My phone is in my hand. I set myself targets. When one of the pigeons moves from that rooftop, I shall do it. When the builder
comes back, I shall make the call. The pigeons fly away, the builder reappears on the porch of the house, and still I don’t
move. And then find myself pressing the keys on my phone, almost without thinking. I watch my hand on the phone, as though
this has nothing to do with me. It’s the easiest thing in the world, just a little step: as though there isn’t a rift here,
a crack between before and after.

“Incident Room.” A female voice, young, a South London accent.

“There’s something I wanted to tell you. About Maria Faulkner.”

“Right,” she says. “Now, would it be OK if I took your name?”

“I’d rather not give it,” I tell her. “I hope that’s all right.”

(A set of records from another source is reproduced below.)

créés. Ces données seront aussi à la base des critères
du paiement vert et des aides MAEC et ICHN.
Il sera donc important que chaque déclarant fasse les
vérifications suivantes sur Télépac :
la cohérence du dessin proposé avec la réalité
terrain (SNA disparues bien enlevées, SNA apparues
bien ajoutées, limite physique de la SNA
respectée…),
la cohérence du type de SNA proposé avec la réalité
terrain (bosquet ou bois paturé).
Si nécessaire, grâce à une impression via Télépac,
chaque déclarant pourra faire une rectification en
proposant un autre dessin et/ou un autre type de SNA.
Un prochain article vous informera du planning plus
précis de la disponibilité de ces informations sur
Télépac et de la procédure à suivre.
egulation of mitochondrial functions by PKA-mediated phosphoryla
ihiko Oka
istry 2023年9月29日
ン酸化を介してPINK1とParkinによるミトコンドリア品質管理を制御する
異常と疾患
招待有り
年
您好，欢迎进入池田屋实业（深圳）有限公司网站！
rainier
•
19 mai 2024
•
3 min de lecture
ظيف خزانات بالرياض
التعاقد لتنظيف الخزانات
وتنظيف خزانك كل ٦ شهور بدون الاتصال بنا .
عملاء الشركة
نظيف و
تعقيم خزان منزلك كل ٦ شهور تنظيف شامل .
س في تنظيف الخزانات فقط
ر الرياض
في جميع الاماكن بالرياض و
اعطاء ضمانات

“Of course,” she says, but there’s a sag in her voice. “Now, my name’s Kim, OK? So if you ever want to ring again, you ask
for Kim.” I imagine her bored already, playing with a Biro or examining her nails. “Now, what do you want to tell us?”

“Well, it may be nothing.”

Suddenly I’m full of doubt. Perhaps Will was right, perhaps it doesn’t mean anything. I watch as the builder shovels cement
into his wheelbarrow, slowly, as though each shovelful is unutterably heavy: the whole world slowed, but inexorable.

“Could you just tell me?” she says.

I tell her. That I was on the river path, the day after Maria disappeared, the week before her body was recovered. That there
was a man I noticed because he kept on looking around. I feel unreal, as though I’m outside the whole scene, watching myself
do this: as though everything around me is a hallucination—the car, the boy with the parka, the flaming saffron sky.